Activity: If a line in the data contains "that", copy it out.

□ □ □

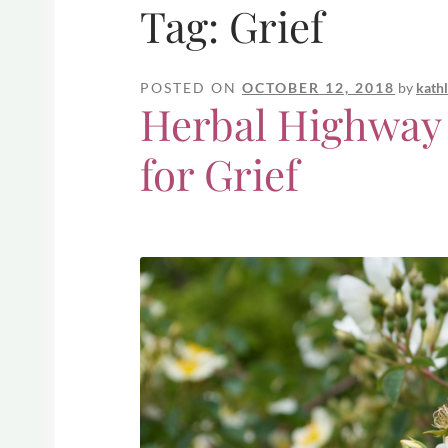
Tag:
Grief
POSTED ON
OCTOBER 12, 2018
by
kath
Herbal Highway
for Grief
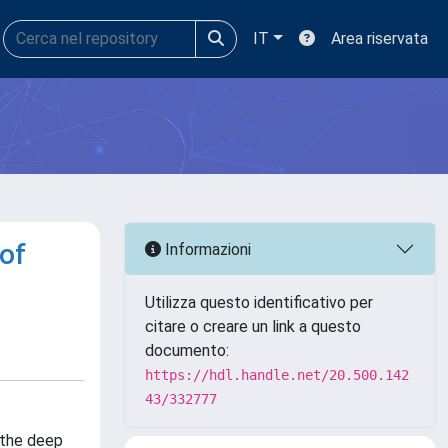
IT
Area riservata
of
Informazioni
Utilizza questo identificativo per
citare o creare un link a questo
documento:
https://hdl.handle.net/20.500.142
43/332777
 the deep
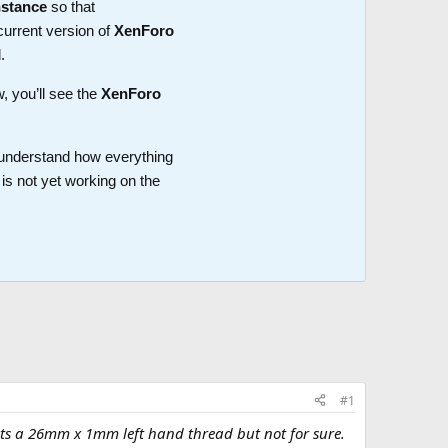
nstance
so that
current version of
XenForo
.
w, you’ll see the
XenForo
o understand how everything
is not yet working on the
#1
k its a 26mm x 1mm left hand thread but not for sure.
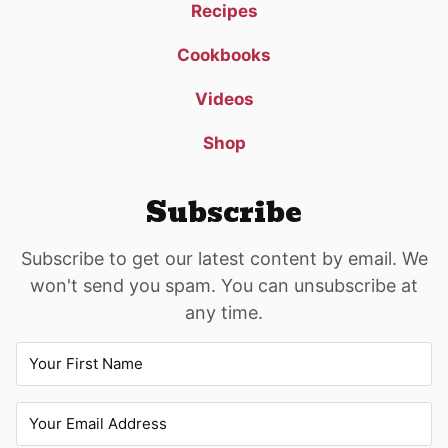
Recipes
Cookbooks
Videos
Shop
Subscribe
Subscribe to get our latest content by email. We
won't send you spam. You can unsubscribe at
any time.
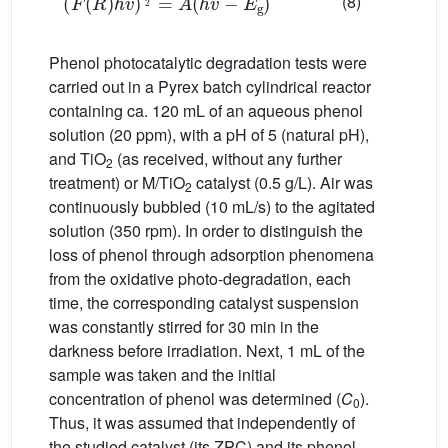
(8)
Phenol photocatalytic degradation tests were
carried out in a Pyrex batch cylindrical reactor
containing ca. 120 mL of an aqueous phenol
solution (20 ppm), with a pH of 5 (natural pH),
and TiO
(as received, without any further
2
treatment) or M/TiO
catalyst (0.5 g/L). Air was
2
continuously bubbled (10 mL/s) to the agitated
solution (350 rpm). In order to distinguish the
loss of phenol through adsorption phenomena
from the oxidative photo-degradation, each
time, the corresponding catalyst suspension
was constantly stirred for 30 min in the
darkness before irradiation. Next, 1 mL of the
sample was taken and the initial
concentration of phenol was determined (
C
).
0
Thus, it was assumed that independently of
the studied catalyst (its ZPC) and its phenol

□ □ □

Response area:
so that
Thus, it was assumed that independently of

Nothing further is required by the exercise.